Drug and Ligand Binding (Functional Genomics and Interactome)
The study of molecular interactions is an exponentially growing area in the field of structure-function relationships of biologically important molecules. On the molecular level, biological activity corresponds to the binding of a substrate, inhibitor, drug (low molecular weight) to a macromolecular receptor, usually a protein.

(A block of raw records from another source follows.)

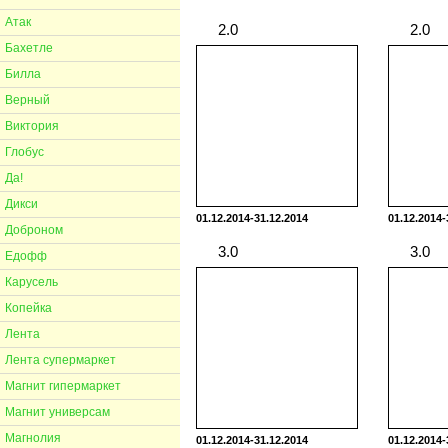
Атак
2.0
Бахетле
Билла
Верный
Виктория
Глобус
Да!
Дикси
01.12.2014-31.12.2014
01.12.2014-
Доброном
3.0
Едофф
Карусель
Копейка
Лента
Лента супермаркет
Магнит гипермаркет
Магнит универсам
Магнолия
01.12.2014-31.12.2014
01.12.2014-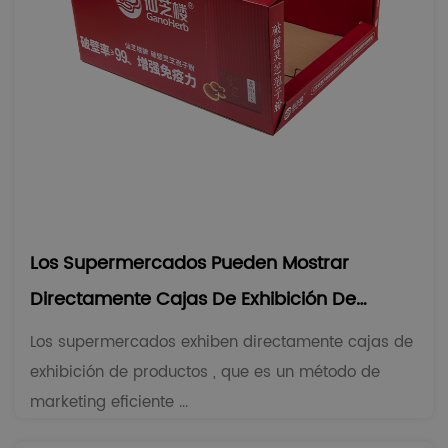
Los Supermercados Pueden Mostrar
Directamente Cajas De Exhibición De
Productos
Los supermercados exhiben directamente cajas de
exhibición de productos , que es un método de
marketing eficiente ...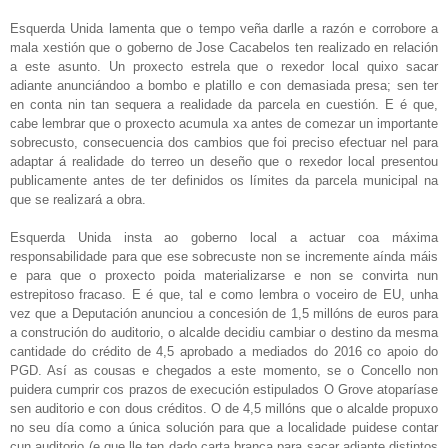
Esquerda Unida lamenta que o tempo veña darlle a razón e corrobore a
mala xestión que o goberno de Jose Cacabelos ten realizado en relación
a este asunto. Un proxecto estrela que o rexedor local quixo sacar
adiante anunciándoo a bombo e platillo e con demasiada presa; sen ter
en conta nin tan sequera a realidade da parcela en cuestión.
E é que,
cabe lembrar que o proxecto acumula xa antes de comezar un importante
sobrecusto, consecuencia dos cambios que foi preciso efectuar nel para
adaptar á realidade do terreo un deseño que o rexedor local presentou
publicamente antes de ter definidos os límites da parcela municipal na
que se realizará a obra.
Esquerda Unida insta ao goberno local a actuar coa máxima
responsabilidade para que ese sobrecuste non se incremente aínda máis
e para que o proxecto poida materializarse e non se convirta nun
estrepitoso fracaso. E é que, tal e como lembra o voceiro de EU, unha
vez que a Deputación anunciou a concesión de 1,5 millóns de euros para
a construción do auditorio, o alcalde decidiu cambiar o destino da mesma
cantidade do crédito de 4,5 aprobado a mediados do 2016 co apoio do
PGD. Así as cousas e chegados a este momento, se o Concello non
puidera cumprir cos prazos de execución estipulados O Grove atoparíase
sen auditorio e con dous créditos. O de 4,5 millóns que o alcalde propuxo
no seu día como a única solución para que a localidade puidese contar
cun auditorio (e que lle ten dado carta branca para sacar adiante distintos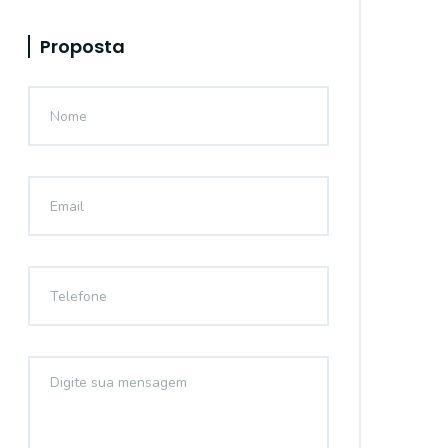
Proposta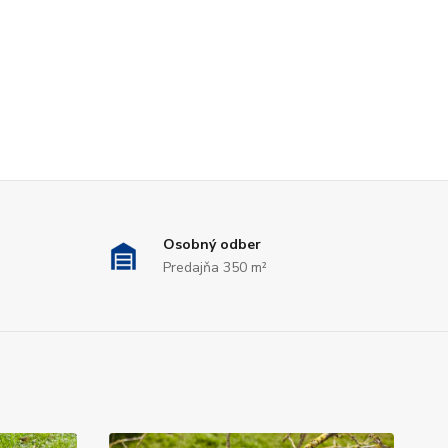
Osobný odber
Predajňa 350 m²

CD is the ideal technique to determine the binding affinity and the ability to monitor a wide spectral region (140-700nm) enables the researcher to choose the appropriate region. The advantage of CD spectroscopy is that it measures the molecular binding affinity directly, without labelling or immobilising any of the ligand/receptor components and using small amounts of material.
Protein Folding
The function and activity of a protein depends primarily on its 3D structure. The understanding of protein folding dynamics is a prerequisite for modelling confidently the native protein structure from the amino-acid sequence. Crystallisation condition induces conformation to samples of interest and understanding the changes may lead to better crystallisation procedure. The combination of simulated and observed electronic CD, vibrational CD and ROA spectra is going to be a powerful tool to address correctly the protein folding.
Nucleic Acids
There is a growing interest in the structure-function relationship of nucleic acids with ligands, in particular for anti-cancer and anti-viral applications.
Material Science
Nanoparticles are widely used as possible candidates in biosensor and drug delivery. Little is known of its properties on adsorbed samples. Possible conformational changes due to sample adsorbed on the surface can now be monitored by SRCD due to its highly collimated microbeam. This allows highly adsorbing nanoparticles to be monitored of any changes to the sample it is adsorbed on. This is useful in determining if there is any effect on toxicology properties of the adsorbed sample as well as possible use as biosensor.